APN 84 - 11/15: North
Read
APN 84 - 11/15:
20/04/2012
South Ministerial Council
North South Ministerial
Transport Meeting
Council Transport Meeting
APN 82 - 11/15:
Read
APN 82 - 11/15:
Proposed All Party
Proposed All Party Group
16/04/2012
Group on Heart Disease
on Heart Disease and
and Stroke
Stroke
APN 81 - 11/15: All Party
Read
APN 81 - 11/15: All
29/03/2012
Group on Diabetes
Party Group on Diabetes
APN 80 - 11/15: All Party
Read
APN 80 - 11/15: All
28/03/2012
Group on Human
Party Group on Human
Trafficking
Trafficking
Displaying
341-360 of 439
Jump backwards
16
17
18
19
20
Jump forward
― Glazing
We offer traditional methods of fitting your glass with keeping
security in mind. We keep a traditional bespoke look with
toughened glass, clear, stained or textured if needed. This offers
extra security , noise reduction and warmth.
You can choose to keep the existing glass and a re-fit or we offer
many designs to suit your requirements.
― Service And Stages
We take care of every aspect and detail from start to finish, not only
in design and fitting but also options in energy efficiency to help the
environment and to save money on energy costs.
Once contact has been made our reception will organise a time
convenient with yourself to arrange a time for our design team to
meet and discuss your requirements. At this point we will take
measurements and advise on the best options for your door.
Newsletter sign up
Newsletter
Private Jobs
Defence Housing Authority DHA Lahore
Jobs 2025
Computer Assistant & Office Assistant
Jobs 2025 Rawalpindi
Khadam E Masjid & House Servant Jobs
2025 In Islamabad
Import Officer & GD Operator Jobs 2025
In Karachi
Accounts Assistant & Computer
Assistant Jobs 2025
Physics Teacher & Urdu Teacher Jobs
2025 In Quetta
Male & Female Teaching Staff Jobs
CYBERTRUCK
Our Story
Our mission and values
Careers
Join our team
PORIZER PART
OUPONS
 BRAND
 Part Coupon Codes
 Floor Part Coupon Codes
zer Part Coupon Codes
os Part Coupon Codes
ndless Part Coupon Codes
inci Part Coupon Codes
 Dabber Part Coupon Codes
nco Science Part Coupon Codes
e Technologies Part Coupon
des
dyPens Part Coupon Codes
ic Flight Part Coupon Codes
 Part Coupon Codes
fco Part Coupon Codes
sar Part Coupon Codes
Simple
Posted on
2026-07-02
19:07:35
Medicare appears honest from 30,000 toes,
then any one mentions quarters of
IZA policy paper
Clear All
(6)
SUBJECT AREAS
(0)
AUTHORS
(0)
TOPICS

————————

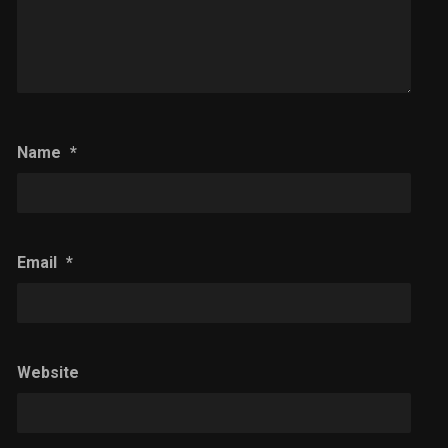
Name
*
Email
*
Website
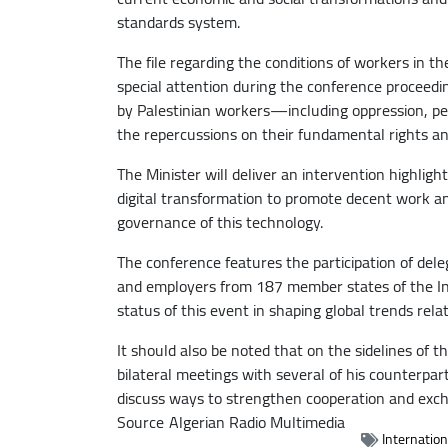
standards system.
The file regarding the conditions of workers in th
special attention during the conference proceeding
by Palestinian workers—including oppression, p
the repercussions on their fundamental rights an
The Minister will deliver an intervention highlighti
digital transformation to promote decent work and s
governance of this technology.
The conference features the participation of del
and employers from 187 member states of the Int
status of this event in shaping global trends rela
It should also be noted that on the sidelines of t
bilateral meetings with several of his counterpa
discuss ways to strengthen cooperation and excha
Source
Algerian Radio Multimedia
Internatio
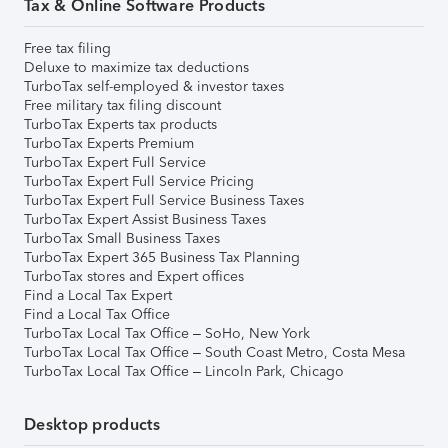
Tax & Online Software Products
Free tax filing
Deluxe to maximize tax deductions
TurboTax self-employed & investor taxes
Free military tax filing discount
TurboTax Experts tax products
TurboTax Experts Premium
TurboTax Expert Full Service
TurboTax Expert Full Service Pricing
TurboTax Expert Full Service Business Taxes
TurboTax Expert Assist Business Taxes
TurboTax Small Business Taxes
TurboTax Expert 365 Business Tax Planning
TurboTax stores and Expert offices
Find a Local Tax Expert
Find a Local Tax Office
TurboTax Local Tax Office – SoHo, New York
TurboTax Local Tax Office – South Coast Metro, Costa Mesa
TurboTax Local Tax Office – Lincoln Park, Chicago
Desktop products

————————

▶ _Aim of the exercise_: For this task, write out exactly the lines of the entries above, starting at the line with "special attention during" and ending at the line with "discuss ways to", both included, and no others.

▶ _Result for this exercise_:
special attention during the conference proceeding
by Palestinian workers—including oppression, p
the repercussions on their fundamental rights an
The Minister will deliver an intervention highlighti
digital transformation to promote decent work and s
governance of this technology.
The conference features the participation of del
and employers from 187 member states of the Int
status of this event in shaping global trends rela
It should also be noted that on the sidelines of t
bilateral meetings with several of his counterpa
discuss ways to strengthen cooperation and excha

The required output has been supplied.